Our study has several limitations. First, its retrospective nature, which may explain lacking information regarding AMH levels for some of the patients. Second, some patients were contributing more than one cycle. Although this should not necessarily affect interval analysis, we performed a sub analysis for first cycle only demonstrating a lack of effect. Our study novelty arises from investigating a question that was rarely addressed before. Thanks to a computerized database, we were able to extract an exact time documentation for our analysis. The gathered population from two IVF clinics` has provided a sufficient sample size and homogenous as possible - these two centers are geographically close, with similar patients’ characteristics.

To summarize, in the new and growing era of planned fertility preservation, we were first, to the best of our knowledge, to investigate the role of a GnRHa trigger-to-retrieval interval on treatment outcomes.

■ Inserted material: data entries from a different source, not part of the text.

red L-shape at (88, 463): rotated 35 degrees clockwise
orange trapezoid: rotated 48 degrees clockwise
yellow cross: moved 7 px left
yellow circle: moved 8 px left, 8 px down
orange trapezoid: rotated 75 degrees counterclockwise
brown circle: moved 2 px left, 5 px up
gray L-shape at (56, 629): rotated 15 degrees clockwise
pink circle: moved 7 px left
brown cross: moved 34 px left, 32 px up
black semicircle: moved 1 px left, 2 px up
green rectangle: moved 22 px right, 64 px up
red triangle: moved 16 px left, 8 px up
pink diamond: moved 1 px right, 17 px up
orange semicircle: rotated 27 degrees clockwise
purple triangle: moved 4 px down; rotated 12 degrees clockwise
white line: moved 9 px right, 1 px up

Lack of association may provide some reassurance for patients and the healthcare providers and allow more flexibility in scheduling operation time. Larger, randomized controlled studies are needed in order to further support our results.

Conclusion

In GnRH antagonist cycles for planned fertility preservation, different time intervals (ranging 32.03 to 39.92 h) between GnRHa trigger to oocyte retrieval were not found to be associated with the number of oocytes retrieved or with oocyte maturation rate.